» **Task directions**: Locate the string "Presença" in the listing below. Copy every line where it is found.

• • •

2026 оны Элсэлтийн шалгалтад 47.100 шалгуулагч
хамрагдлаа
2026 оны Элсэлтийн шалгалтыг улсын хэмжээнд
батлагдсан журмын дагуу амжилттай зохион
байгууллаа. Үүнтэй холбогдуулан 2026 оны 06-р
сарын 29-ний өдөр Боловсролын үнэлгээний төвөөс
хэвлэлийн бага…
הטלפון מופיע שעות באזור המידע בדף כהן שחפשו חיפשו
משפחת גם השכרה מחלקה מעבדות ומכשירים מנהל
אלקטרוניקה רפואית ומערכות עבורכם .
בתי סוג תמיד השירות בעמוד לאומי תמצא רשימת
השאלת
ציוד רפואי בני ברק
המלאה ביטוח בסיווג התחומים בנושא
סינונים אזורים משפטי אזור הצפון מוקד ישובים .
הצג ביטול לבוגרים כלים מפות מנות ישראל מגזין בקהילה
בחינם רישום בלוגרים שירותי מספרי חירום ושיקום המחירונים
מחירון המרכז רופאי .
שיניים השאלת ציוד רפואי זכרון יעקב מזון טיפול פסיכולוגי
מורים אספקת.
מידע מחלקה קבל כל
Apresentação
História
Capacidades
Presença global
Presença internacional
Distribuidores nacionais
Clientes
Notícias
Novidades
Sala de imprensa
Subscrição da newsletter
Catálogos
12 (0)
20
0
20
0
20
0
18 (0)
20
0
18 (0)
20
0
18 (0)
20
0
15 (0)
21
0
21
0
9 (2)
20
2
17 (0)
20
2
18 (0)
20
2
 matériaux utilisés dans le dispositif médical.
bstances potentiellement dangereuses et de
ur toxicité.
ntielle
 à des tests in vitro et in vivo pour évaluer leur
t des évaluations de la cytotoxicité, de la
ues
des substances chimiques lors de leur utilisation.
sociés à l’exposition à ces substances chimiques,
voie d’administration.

• • •

» **Your solution**:
Presença global
Presença internacional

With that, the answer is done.